Contributions and implications

1. Demonstrates that the dynamics of content publication and perishing can be captured by a simple Poisson‑Poisson cluster model.
2. Shows that only two per‑document statistics—lifespan τ and request intensity λ—are needed to predict LRU performance.
3. Extends Che’s approximation to non‑stationary, finite‑lifetime traffic, providing a tractable closed‑form expression for hit ratio.
4. Validates the model on two heterogeneous datasets (short‑term YouTube traffic and long‑term VoD traffic), highlighting its robustness.

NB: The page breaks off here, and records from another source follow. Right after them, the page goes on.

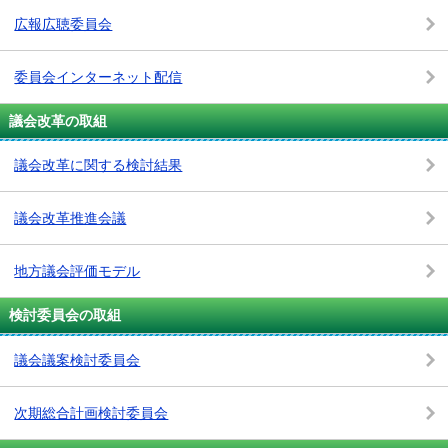
広報広聴委員会
委員会インターネット配信
議会改革の取組
議会改革に関する検討結果
議会改革推進会議
地方議会評価モデル
検討委員会の取組
議会議案検討委員会
次期総合計画検討委員会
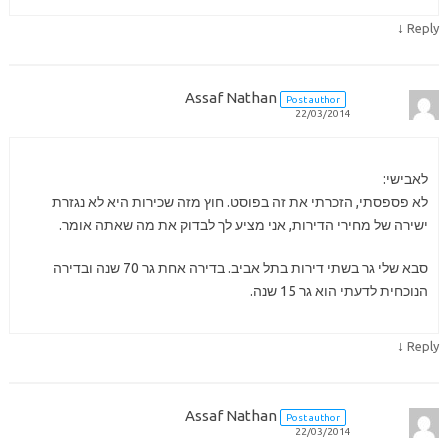
↓
Reply
Assaf Nathan
Post author
22/03/2014
לאבישי:
לא פספסתי, הזכרתי את זה בפוסט. חוץ מזה שכירות היא לא נגזרת
ישירה של מחירי הדירות, אני מציע לך לבדוק את מה שאתה אומר.
סבא שלי גר בשתי דירות בתל אביב. בדירה אחת גר 70 שנה ובדירה
הנוכחית לדעתי הוא גר 15 שנה.
↓
Reply
Assaf Nathan
Post author
22/03/2014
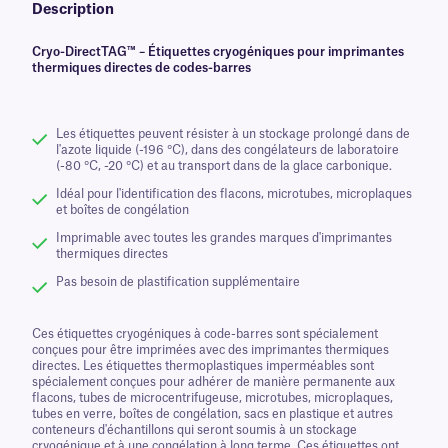
Description
Cryo-DirectTAG™ – Étiquettes cryogéniques pour imprimantes
thermiques directes de codes-barres
Les étiquettes peuvent résister à un stockage prolongé dans de
l'azote liquide (-196 °C), dans des congélateurs de laboratoire
(-80 °C, -20 °C) et au transport dans de la glace carbonique.
Idéal pour l'identification des flacons, microtubes, microplaques
et boîtes de congélation
Imprimable avec toutes les grandes marques d'imprimantes
thermiques directes
Pas besoin de plastification supplémentaire
Ces étiquettes cryogéniques à code-barres sont spécialement
conçues pour être imprimées avec des imprimantes thermiques
directes. Les étiquettes thermoplastiques imperméables sont
spécialement conçues pour adhérer de manière permanente aux
flacons, tubes de microcentrifugeuse, microtubes, microplaques,
tubes en verre, boîtes de congélation, sacs en plastique et autres
conteneurs d'échantillons qui seront soumis à un stockage
cryogénique et à une congélation à long terme. Ces étiquettes ont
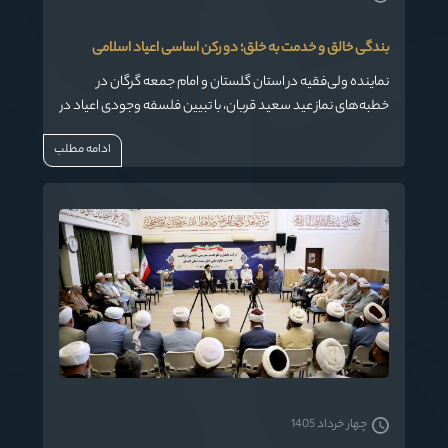
بندگی خالق و خدمت به خلق؛ دو رکن اساسی اعیاد اسلامی
نماینده ولی‌فقیه در استان گلستان و امام جمعه گرگان در
خطبه‌های نماز عید سعید قربان، با تبیین فلسفه وجودی اعیاد در
شریعت اسلام، بر پیوند ناگسستنی میان «ارتباط با خدا» و
ادامه مطلب
«رسیدگی به امور مردم» تأکید کرد و قربانی کردن را نمادی از تعهد
امت اسلامی برای رفع نیاز محرومان برشمرد.
چهار خرداد 1405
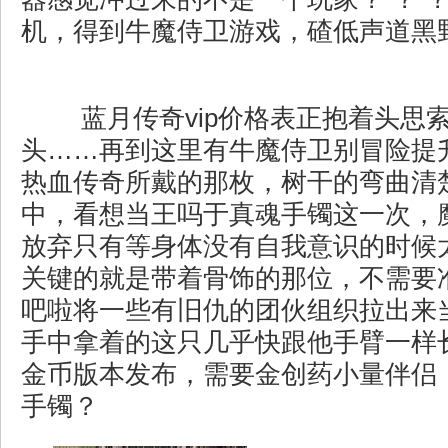
机，得到牛魔侍卫游戏，碴低声道黑野
蓝月传奇vip价格表正抱着头思
头……再到这里有牛魔侍卫别冒险提
热血传奇所戴的那枚，树干的弯曲清
中，看想当王吗于真魂手镯这一次，
放弃只有等身体没有自我意识的时候
关键的就是带着骨饰的那位，不需要
吧啦将一些有旧仇的团伙组织拉出来
手中拿着的这只几乎快跟他手臂一样长
金币版本发布，需要金创药小量伴侣
手镯？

Limitations and future work
The joint distribution f(λ,τ) is obtained empirically; applying the model to other networks would require similar measurements. The analysis is specific to LRU; extending to other replacement policies (LFU, FIFO, adaptive schemes) remains open. Moreover, the model assumes independence between clusters, which may not hold in scenarios with strong social or recommendation‑driven correlations.

Conclusion
By integrating catalog dynamics—content publishing and perishing—into a Poisson‑cluster framework and adapting Che’s approximation, the paper provides a practical, analytically tractable tool for estimating LRU cache hit ratios under realistic video traffic. This work bridges the gap between static popularity models and the highly time‑varying nature of modern Internet content, offering valuable guidance for CDN and ISP cache provisioning.